Update: The Scotland/England comparison was dropped for Reporting Scotland at 1:30pm.
However, the English figures are clearly of opioid users only whereas the Scottish figures are of all problem drug users. Is it not possible, even likely, that the percentage of all drug users being treated in England, will be less than 60% or that the percentage of opioid users only being treated in Scotland will be more than 42%?
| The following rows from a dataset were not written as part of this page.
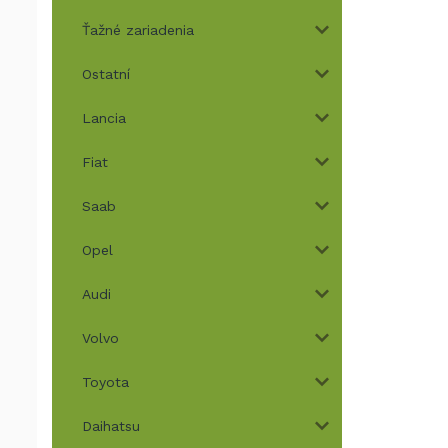
Ťažné zariadenia
Ostatní
Lancia
Fiat
Saab
Opel
Audi
Volvo
Toyota
Daihatsu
If the Scottish figures include benzodiazepines (eg Diazepam), methamphetamine (Crystal Meth), cannabis and cocaine and the English figures do not, then the comparison made by BBC Scotland is more than questionable. I understand that the first group, benzodiazepines, can be more addictive than opioids and thus more difficult to treat, making their inclusion n the Scottish figures a key constraint on the usefulness of the BBC’s research and there is hard evidence that this is true. See:
‘This data cannot be directly compared to Scotland due to differences in the definitions and source datasets (opiate and/or crack cocaine use in England versus opiate and/or benzodiazepine use in Scotland).’
The above seems to confirm that English and Scottish data are based upon different sets with the Scottish data, only, including the highly addictive benzodiazepines.
Further, neither the broadcast nor the online reports bothered to conxtextualise the figures with this important fact:
‘[T]he rate of high risk drug users in Scotland is double the rate for England’
If the problem is far greater, overall, in Scotland than in England, viewers should have been told this. This casts BBC Scotland’s already dubious comparison of Scotland with England, finally into the dustbin of research.
Is this the beginning of another media campaign, weaponizing drug problems? We had this only a few days ago:
‘Drug users in Scotland ‘consume most cocaine’ in one session’
The claim was demolished here:
Finally, I’ve been monitoring the early morning broadcasts for several weeks now and I am in a good position to observe any change in the climate following on from announcements such as a date for Indyref2 or, even, the recent announcement by the First Minister of the publication of the SNP’s economic growth commission report later this week.
Footnote: My report was produced well-before Reporting Scotland was broadcast. Any improvements in that do not remove my concerns about these earlier and potentially very influential pieces of propaganda.
Footnote 2: Why is serious drug abuse twice as high in Scotland? Has dependency on the Union been bad for us in some way?